→ **What the task asks**: Only the lines in the entries below from the line with "interested in the moral and philosophical" to the line with "Dienstleistungen oder Produkten.", both included, belong in the answer, transcribed exactly and without pictures.
Material for this task Block Start
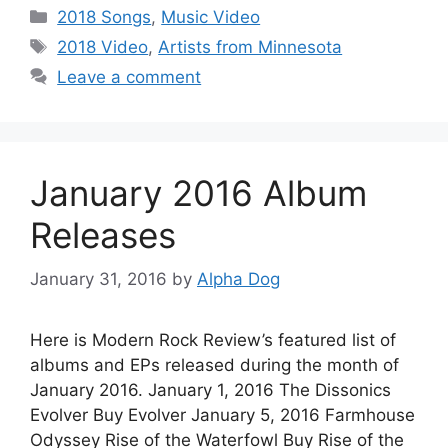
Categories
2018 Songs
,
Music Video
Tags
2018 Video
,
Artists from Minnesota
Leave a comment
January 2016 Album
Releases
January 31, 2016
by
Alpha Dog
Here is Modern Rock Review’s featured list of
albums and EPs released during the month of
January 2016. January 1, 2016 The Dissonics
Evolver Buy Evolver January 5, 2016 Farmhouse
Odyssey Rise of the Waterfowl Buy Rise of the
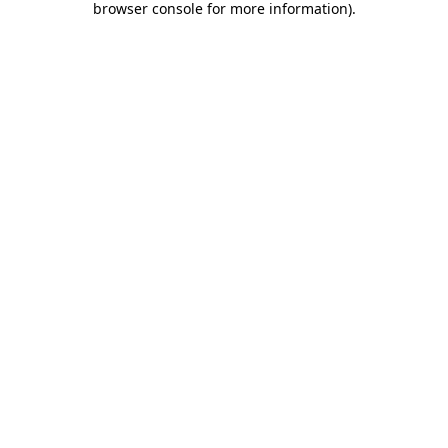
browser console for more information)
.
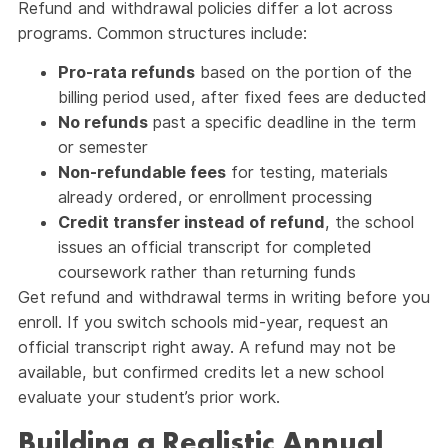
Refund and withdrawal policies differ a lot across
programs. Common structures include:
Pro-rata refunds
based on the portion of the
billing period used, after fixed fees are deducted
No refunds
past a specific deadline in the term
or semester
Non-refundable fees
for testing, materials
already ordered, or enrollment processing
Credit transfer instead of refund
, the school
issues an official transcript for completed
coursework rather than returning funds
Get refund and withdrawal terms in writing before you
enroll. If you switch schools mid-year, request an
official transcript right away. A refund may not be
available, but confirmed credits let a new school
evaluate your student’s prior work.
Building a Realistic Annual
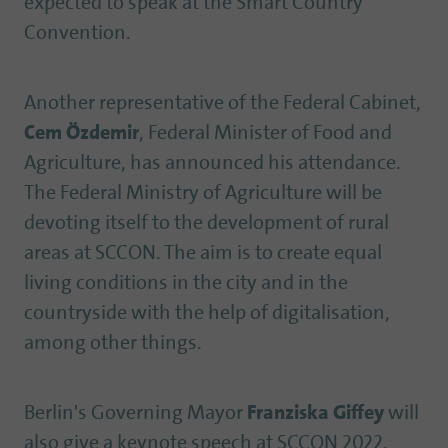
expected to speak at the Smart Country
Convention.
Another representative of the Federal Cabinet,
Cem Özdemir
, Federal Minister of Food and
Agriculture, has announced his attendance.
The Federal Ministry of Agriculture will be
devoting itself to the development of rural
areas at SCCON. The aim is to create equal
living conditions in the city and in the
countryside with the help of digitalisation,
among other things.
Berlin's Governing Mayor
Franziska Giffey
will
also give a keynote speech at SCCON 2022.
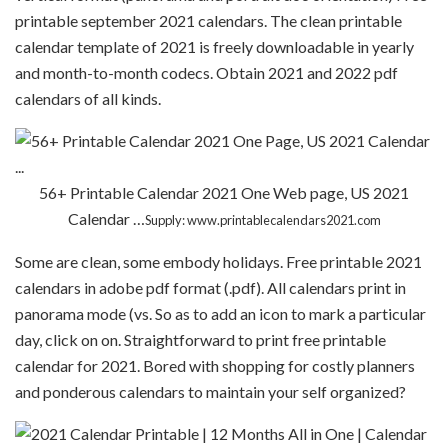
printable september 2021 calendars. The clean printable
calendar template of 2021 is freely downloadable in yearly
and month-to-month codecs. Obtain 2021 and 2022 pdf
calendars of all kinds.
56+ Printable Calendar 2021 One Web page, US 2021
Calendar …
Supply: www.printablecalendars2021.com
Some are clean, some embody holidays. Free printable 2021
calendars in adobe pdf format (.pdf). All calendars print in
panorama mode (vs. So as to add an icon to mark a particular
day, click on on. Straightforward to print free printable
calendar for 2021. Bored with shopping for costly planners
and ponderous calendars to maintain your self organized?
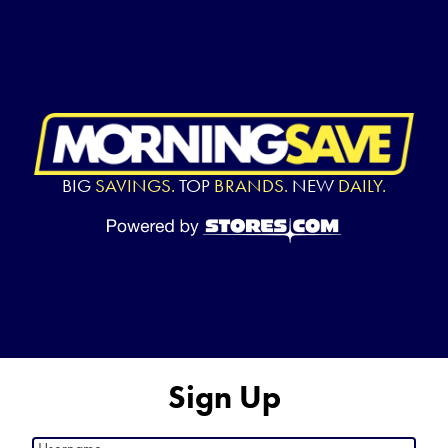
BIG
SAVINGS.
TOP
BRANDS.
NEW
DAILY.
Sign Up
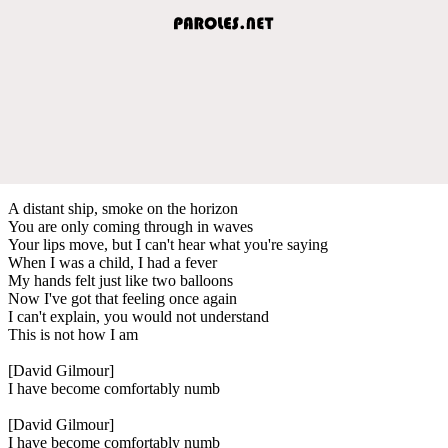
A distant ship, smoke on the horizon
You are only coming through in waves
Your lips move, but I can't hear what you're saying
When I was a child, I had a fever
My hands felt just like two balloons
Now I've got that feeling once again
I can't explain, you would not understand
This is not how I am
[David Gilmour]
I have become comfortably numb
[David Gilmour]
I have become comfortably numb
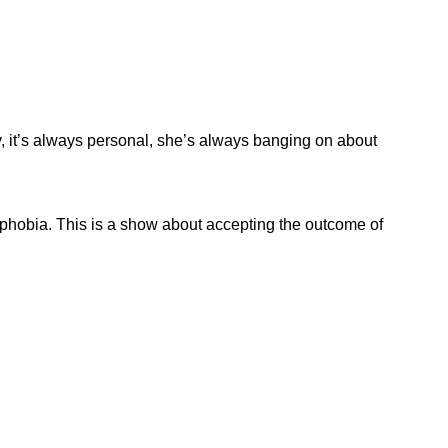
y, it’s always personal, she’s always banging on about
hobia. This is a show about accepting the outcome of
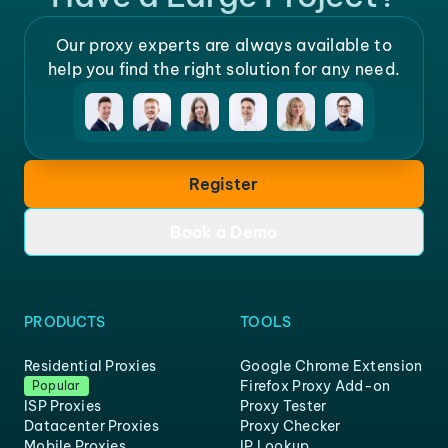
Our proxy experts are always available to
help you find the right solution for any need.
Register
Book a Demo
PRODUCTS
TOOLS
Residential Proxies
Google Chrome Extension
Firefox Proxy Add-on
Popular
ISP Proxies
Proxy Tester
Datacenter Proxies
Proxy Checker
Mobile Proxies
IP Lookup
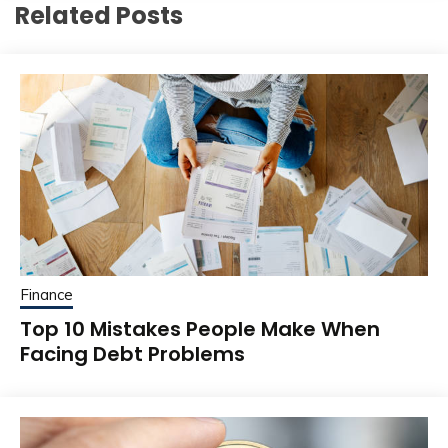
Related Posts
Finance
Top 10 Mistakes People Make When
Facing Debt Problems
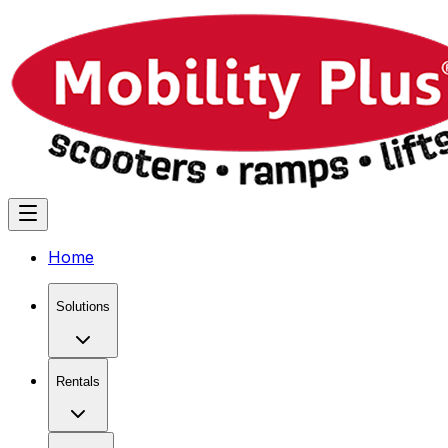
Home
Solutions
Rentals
Material for this task Block End
Material for this task Block Start
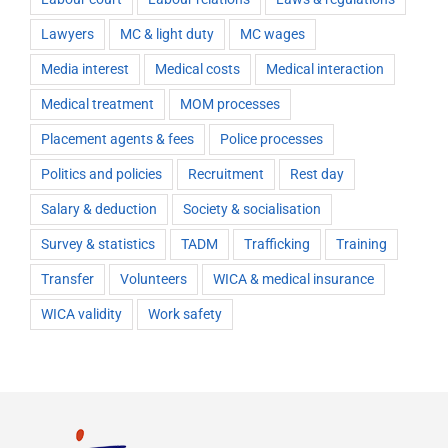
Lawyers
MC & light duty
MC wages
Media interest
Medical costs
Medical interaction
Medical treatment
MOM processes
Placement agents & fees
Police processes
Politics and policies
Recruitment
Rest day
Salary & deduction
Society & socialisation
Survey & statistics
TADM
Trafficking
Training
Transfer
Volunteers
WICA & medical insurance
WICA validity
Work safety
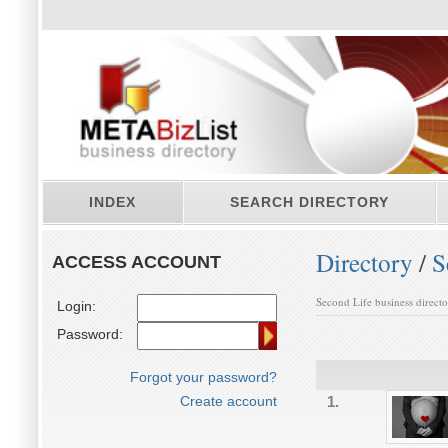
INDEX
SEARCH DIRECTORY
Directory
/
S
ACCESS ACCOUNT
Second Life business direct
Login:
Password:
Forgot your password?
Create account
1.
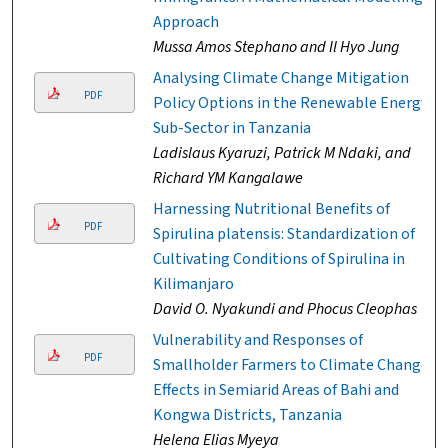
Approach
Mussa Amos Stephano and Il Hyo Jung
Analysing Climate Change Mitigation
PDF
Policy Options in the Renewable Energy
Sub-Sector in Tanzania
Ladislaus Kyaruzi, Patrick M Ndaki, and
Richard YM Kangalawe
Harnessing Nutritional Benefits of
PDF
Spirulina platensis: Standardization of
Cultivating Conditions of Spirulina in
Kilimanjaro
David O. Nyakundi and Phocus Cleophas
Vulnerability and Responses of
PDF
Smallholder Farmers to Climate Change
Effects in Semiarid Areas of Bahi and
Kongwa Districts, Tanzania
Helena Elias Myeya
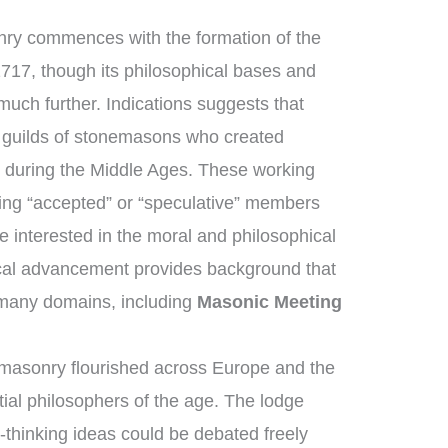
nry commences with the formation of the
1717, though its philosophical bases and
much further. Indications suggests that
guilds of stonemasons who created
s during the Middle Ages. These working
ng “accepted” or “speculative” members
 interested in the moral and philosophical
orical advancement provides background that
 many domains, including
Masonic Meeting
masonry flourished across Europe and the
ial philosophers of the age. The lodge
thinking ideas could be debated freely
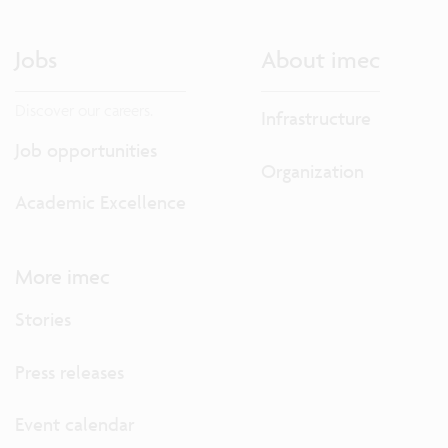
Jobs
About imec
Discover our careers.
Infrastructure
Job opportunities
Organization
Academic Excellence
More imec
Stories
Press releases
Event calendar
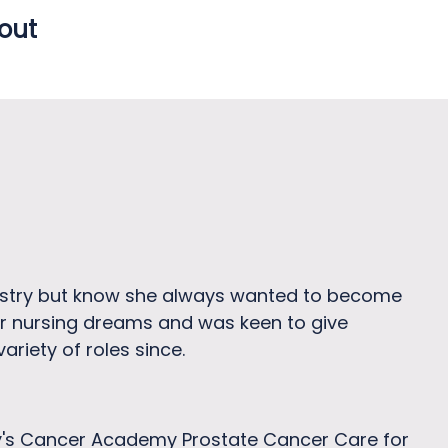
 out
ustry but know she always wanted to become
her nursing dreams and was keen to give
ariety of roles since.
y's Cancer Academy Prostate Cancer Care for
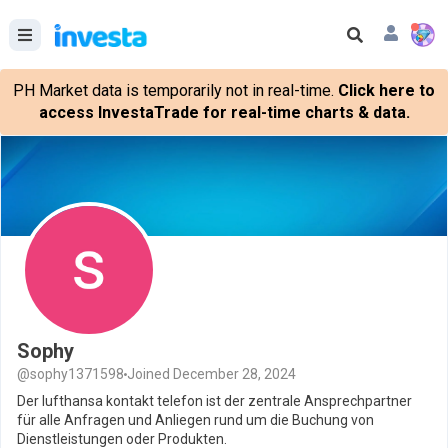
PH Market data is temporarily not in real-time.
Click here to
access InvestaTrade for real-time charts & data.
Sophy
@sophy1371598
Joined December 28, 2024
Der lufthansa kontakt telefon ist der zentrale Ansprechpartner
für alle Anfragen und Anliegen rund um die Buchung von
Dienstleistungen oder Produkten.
Material for this task Block End
→ **Result of the exercise**:
 interested in the moral and philosophical
orical advancement provides background that
 many domains, including
Masonic Meeting
masonry flourished across Europe and the
ial philosophers of the age. The lodge
thinking ideas could be debated freely
Jobs
About imec
Discover our careers.
Infrastructure
Job opportunities
Organization
Academic Excellence
More imec
Stories
Press releases
Event calendar
 out
ustry but know she always wanted to become
her nursing dreams and was keen to give
ariety of roles since.
y's Cancer Academy Prostate Cancer Care for
PH Market data is temporarily not in real-time.
Click here to
access InvestaTrade for real-time charts & data.
Sophy
@sophy1371598
Joined December 28, 2024
Der lufthansa kontakt telefon ist der zentrale Ansprechpartner
für alle Anfragen und Anliegen rund um die Buchung von
Dienstleistungen oder Produkten.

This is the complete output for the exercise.